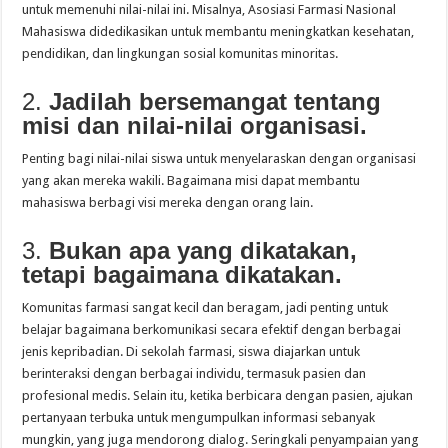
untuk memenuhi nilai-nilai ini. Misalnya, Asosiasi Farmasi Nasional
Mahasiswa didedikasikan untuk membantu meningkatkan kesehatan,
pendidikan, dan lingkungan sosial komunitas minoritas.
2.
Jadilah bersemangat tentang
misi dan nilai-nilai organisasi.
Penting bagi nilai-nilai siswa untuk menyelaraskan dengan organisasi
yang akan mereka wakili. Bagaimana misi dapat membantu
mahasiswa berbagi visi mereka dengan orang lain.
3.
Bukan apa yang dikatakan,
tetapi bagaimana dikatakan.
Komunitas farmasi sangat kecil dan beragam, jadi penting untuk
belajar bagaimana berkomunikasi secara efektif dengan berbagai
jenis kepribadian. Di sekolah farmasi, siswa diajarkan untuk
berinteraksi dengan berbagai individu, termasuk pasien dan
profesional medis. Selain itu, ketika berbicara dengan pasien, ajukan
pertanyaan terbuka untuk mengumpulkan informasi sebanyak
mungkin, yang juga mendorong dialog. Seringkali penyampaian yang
==
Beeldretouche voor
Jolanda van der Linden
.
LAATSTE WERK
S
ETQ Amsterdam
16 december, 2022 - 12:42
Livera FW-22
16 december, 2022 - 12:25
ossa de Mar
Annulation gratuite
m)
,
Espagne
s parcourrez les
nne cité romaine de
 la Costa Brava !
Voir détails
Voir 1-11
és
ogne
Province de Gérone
==
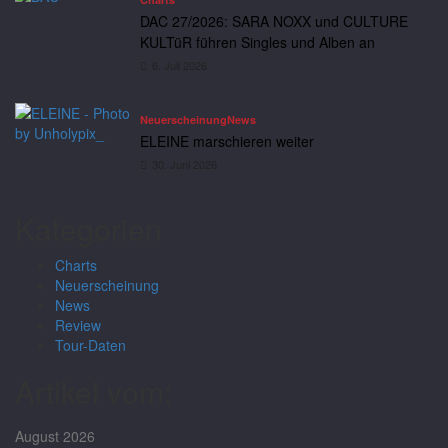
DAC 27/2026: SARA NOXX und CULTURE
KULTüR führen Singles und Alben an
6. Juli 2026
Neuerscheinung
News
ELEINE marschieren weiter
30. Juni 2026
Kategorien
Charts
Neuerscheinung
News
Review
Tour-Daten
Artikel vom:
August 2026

*INSTRUCTIONS TO FOLLOW*. Gather up, from the records above, each line where the word "pasien" appears.

*EXERCISE RESPONSE*.
berinteraksi dengan berbagai individu, termasuk pasien dan
profesional medis. Selain itu, ketika berbicara dengan pasien, ajukan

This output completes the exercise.